= David Granadino =

Salvadoran composer (1876–1933)

David Granadino (June 13, 1876 - August 22, 1933) was a Salvadoran composer and musician, one of the most celebrated of the country.

Granadino was born on June 13, 1876, in Barrio de Santa Barbara in the Salvadoran city of Santa Ana, the son of Joaquin Chavez, a pianist, and Simona Granadino. He studied music with teachers Daniel Alas and Pío Paredes Gonzáles. In 1897 he learned to play violin with the Dutch master José Kessels, performing with the Sociedad Lírica Santaneca and the Banda Marcial de Santa Ana.

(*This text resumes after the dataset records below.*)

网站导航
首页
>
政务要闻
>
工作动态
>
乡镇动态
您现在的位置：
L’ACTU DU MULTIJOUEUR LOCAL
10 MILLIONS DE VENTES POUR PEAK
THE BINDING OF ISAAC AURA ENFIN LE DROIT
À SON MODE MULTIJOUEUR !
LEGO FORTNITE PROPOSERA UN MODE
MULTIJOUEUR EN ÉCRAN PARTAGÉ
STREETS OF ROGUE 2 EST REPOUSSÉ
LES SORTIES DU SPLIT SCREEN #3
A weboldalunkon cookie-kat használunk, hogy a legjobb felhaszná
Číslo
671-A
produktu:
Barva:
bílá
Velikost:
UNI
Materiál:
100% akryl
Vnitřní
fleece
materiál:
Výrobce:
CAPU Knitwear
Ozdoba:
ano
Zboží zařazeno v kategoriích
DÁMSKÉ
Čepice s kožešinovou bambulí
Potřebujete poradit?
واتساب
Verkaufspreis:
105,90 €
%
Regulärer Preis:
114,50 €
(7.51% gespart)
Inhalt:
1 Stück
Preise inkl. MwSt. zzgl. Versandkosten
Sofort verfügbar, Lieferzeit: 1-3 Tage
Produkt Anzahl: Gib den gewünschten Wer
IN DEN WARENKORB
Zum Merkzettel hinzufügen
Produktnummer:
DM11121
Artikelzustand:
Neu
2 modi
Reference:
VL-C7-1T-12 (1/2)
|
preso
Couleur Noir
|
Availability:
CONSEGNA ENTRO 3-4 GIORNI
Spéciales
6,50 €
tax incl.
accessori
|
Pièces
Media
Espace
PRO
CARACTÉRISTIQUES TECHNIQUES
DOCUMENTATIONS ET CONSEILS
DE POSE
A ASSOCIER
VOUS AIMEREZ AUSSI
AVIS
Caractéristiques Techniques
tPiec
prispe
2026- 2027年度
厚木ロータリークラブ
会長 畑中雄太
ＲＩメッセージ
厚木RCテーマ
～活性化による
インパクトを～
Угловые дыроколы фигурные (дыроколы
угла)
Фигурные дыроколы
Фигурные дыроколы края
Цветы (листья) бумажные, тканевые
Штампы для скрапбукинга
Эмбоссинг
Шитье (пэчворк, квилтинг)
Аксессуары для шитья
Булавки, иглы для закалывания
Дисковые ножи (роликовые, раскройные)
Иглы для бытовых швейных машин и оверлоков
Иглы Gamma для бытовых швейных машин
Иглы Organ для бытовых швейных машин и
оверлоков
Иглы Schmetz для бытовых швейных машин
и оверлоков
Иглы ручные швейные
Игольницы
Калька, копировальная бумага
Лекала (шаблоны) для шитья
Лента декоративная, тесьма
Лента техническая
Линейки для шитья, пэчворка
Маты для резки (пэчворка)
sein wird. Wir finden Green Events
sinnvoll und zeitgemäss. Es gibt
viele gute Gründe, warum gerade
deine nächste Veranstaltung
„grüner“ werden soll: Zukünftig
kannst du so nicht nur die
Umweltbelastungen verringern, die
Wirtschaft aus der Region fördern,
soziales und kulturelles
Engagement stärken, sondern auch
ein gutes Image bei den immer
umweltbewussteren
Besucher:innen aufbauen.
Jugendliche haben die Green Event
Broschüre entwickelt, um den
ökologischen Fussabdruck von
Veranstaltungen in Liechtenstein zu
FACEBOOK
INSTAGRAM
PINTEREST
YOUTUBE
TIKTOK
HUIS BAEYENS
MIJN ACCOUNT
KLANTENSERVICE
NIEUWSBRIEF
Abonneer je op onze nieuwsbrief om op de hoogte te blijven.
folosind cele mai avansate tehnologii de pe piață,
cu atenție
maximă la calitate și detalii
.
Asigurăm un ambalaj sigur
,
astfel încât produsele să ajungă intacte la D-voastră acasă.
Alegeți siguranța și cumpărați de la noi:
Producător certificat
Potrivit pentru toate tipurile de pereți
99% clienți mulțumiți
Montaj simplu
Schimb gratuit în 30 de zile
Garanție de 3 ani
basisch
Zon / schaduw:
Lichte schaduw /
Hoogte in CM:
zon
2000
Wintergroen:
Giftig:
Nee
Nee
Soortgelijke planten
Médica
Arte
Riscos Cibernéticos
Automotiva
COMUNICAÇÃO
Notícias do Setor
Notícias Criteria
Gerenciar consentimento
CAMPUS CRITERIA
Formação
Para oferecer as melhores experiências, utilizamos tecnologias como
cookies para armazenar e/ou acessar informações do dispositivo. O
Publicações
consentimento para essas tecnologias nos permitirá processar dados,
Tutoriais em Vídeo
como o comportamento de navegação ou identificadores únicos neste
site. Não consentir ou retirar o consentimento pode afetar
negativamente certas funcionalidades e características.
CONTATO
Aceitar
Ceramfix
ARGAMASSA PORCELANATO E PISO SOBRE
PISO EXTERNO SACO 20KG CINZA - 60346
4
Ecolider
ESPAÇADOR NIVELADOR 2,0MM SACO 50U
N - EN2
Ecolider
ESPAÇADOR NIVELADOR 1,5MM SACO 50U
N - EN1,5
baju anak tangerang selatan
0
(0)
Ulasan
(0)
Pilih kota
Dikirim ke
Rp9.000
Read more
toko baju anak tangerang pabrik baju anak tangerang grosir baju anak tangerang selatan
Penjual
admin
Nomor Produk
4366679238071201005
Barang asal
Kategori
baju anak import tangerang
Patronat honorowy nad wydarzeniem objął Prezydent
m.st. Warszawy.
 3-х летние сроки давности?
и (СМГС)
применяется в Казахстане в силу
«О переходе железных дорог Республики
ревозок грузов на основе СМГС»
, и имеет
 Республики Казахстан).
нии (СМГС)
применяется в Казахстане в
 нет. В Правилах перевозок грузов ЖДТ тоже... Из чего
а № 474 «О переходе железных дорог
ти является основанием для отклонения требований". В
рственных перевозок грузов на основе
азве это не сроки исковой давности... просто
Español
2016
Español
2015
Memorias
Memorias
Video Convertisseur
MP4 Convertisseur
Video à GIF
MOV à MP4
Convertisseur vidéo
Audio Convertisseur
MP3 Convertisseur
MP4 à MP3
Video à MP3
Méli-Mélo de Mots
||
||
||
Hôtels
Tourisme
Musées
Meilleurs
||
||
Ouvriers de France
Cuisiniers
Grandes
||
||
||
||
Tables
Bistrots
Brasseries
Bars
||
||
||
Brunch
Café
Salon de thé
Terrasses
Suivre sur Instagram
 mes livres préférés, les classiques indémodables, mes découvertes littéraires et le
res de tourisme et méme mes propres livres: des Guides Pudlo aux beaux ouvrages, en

Granadina became noted for his waltzes. The first he composed was "El Pirulí" as part of the examination he took to study at the music academy. Then followed
"Reminiscencias", "Ismenia", "Bella Natividad", "Dora", "Toñita" and, his most widely known piece, "Bajo el Almendro" (Under the Almond Tree, often also played on the guitar). He also composed several tangos, including "Por una mirada", "Gloria", "Honor cuscatleco", "Bella como las flores", "Los pimpollos", "Club Atlas", and "Club Salvadoreño".

In commemoration of the eightieth anniversary of Granadino's death, a special concert was presented in Santa Ana on 22 August 2013 under the auspices of the city's cultural department. The group Yulu Nahuat performed a new version of "Bajo el Almendro", singing the specially written lyrics.